◆ The problem
Each line of the material holding the word "FIND" must be identified and copied.
*** Exercise data
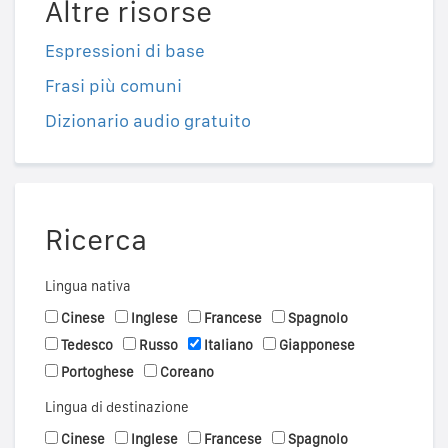
Altre risorse
Espressioni di base
Frasi più comuni
Dizionario audio gratuito
Ricerca
Lingua nativa
Cinese
Inglese
Francese
Spagnolo
Tedesco
Russo
Italiano
Giapponese
Portoghese
Coreano
Lingua di destinazione
Cinese
Inglese
Francese
Spagnolo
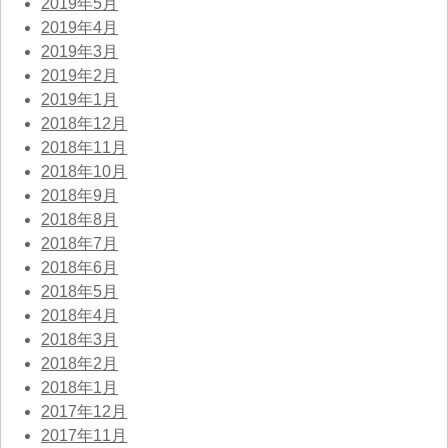
2019年5月
2019年4月
2019年3月
2019年2月
2019年1月
2018年12月
2018年11月
2018年10月
2018年9月
2018年8月
2018年7月
2018年6月
2018年5月
2018年4月
2018年3月
2018年2月
2018年1月
2017年12月
2017年11月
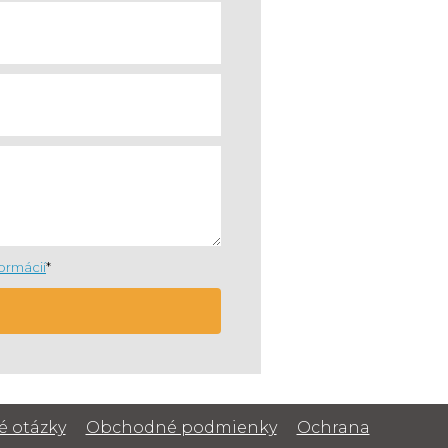
formácií
*
é otázky
Obchodné podmienky
Ochrana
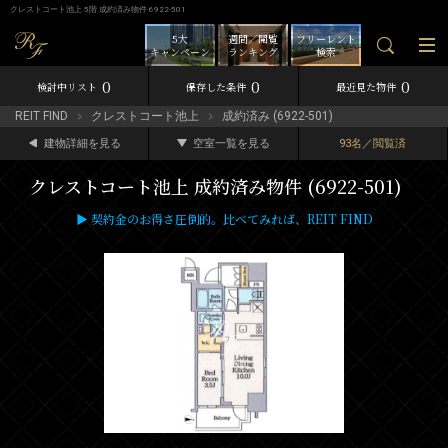
クレストコート池上 5階 成約済み物件 6922-501
5大
週間／閲覧
フリーレント
キャンペーン
ランキング
検索
0
0
0
検討中リスト
保存した条件
最近見た物件
REIT FIND
クレストコート池上
成約済み (6922-501)
建物詳細を見る
空室一覧を見る
93名／閲覧済
クレストコート池上 成約済み物件 (6922-501)
▶ 契約金のお得さ圧倒的。比べてみれば、REIT FIND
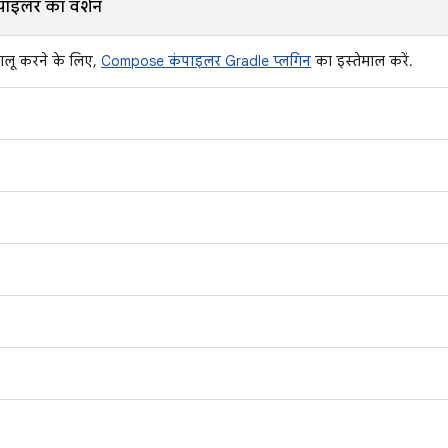
ाइलर का वर्शन
लू करने के लिए,
Compose कंपाइलर Gradle प्लगिन
का इस्तेमाल करें.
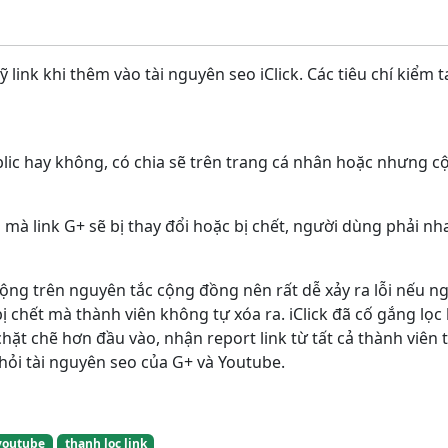
 link khi thêm vào tài nguyên seo iClick. Các tiêu chí kiểm 
lic hay không, có chia sẽ trên trang cá nhân hoặc nhưng 
 mà link G+ sẽ bị thay đổi hoặc bị chết, người dùng phải 
động trên nguyên tắc cộng đồng nên rất dễ xảy ra lỗi nếu 
bị chết mà thành viên không tự xóa ra. iClick đã cố gắng lọ
ẽ chặt chẽ hơn đầu vào, nhận report link từ tất cả thành viên 
khỏi tài nguyên seo của G+ và Youtube.
youtube
thanh lọc link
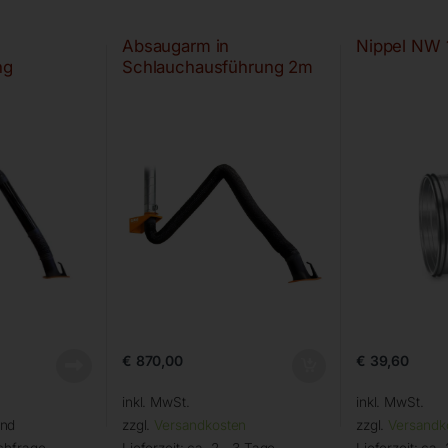
Absaugarm in
Nippel NW
ng
Schlauchausführung 2m
€
870,00
€
39,60
inkl. MwSt.
inkl. MwSt.
and
zzgl.
Versandkosten
zzgl.
Versandk
chfrage
Lieferzeit:
ca. 2 - 3 Tage
Lieferzeit:
ca. 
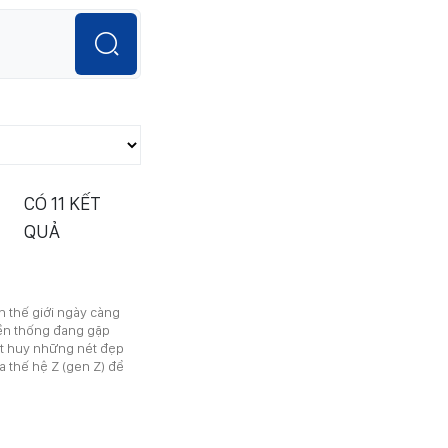
CÓ
11
KẾT
QUẢ
n thế giới ngày càng
yền thống đang gặp
át huy những nét đẹp
 thế hệ Z (gen Z) để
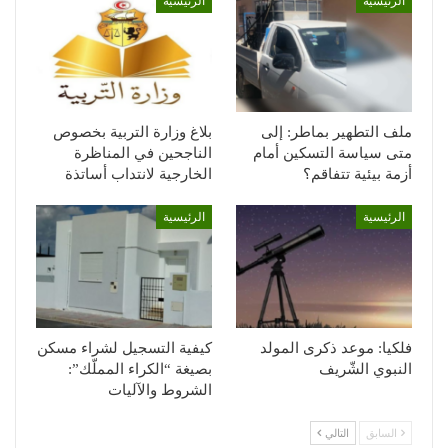
الرئيسية
الرئيسية
ملف التطهير بماطر: إلى
بلاغ وزارة التربية بخصوص
متى سياسة التسكين أمام
الناجحين في المناظرة
أزمة بيئية تتفاقم؟
الخارجية لانتداب أساتذة
الرئيسية
الرئيسية
فلكيا: موعد ذكرى المولد
كيفية التسجيل لشراء مسكن
النبوي الشّريف
بصيغة “الكراء المملّك”:
الشروط والآليات
السابق
التالي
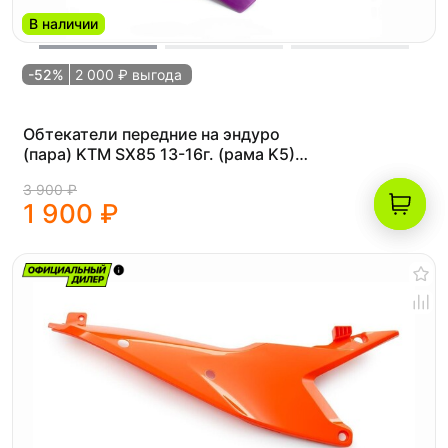
В наличии
-52%
2 000 ₽ выгода
Обтекатели передние на эндуро
(пара) KTM SX85 13-16г. (рама K5)
фиолетовые
3 900 ₽
1 900 ₽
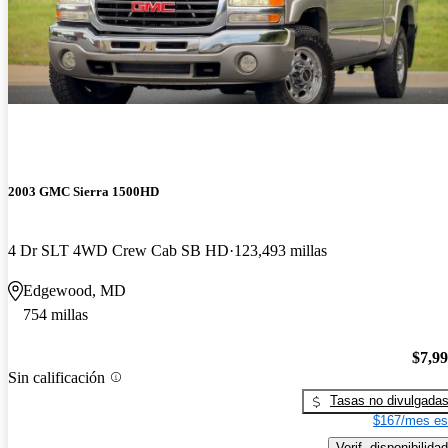
2003 GMC Sierra 1500HD
4 Dr SLT 4WD Crew Cab SB HD
123,493 millas
Edgewood, MD
754 millas
$7,9
Sin calificación
Tasas no divulgada
$167/mes es
Verif. disponibilidad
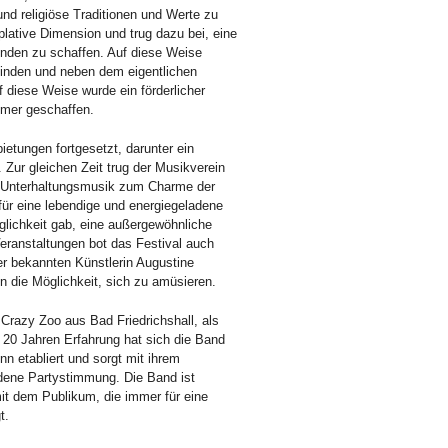
d religiöse Traditionen und Werte zu
mplative Dimension und trug dazu bei, eine
nden zu schaffen. Auf diese Weise
binden und neben dem eigentlichen
diese Weise wurde ein förderlicher
mer geschaffen.
etungen fortgesetzt, darunter ein
 Zur gleichen Zeit trug der Musikverein
er Unterhaltungsmusik zum Charme der
für eine lebendige und energiegeladene
glichkeit gab, eine außergewöhnliche
ranstaltungen bot das Festival auch
er bekannten Künstlerin Augustine
 die Möglichkeit, sich zu amüsieren.
Crazy Zoo aus Bad Friedrichshall, als
s 20 Jahren Erfahrung hat sich die Band
 etabliert und sorgt mit ihrem
adene Partystimmung. Die Band ist
mit dem Publikum, die immer für eine
t.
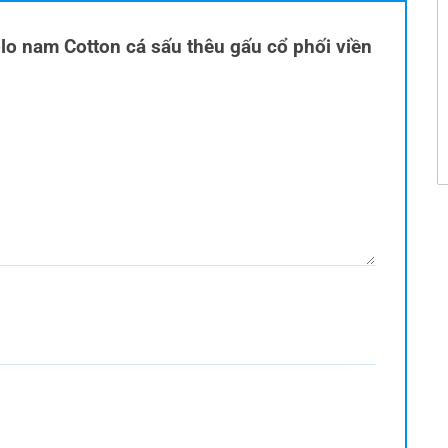
olo nam Cotton cá sấu thêu gấu cổ phối viền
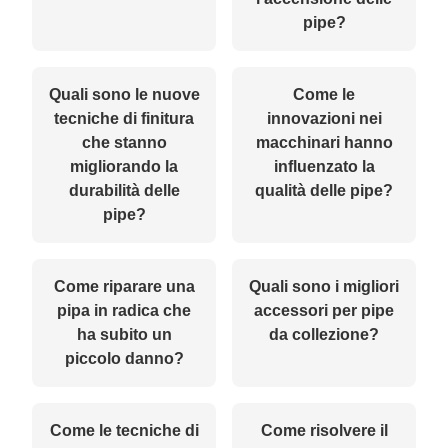
pipe?
Quali sono le nuove
Come le
tecniche di finitura
innovazioni nei
che stanno
macchinari hanno
migliorando la
influenzato la
durabilità delle
qualità delle pipe?
pipe?
Come riparare una
Quali sono i migliori
pipa in radica che
accessori per pipe
ha subito un
da collezione?
piccolo danno?
Come le tecniche di
Come risolvere il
******
◆ Your solution
REIT FIND
▶ 契約金のお得さ圧倒的。比べてみれば、REIT FIND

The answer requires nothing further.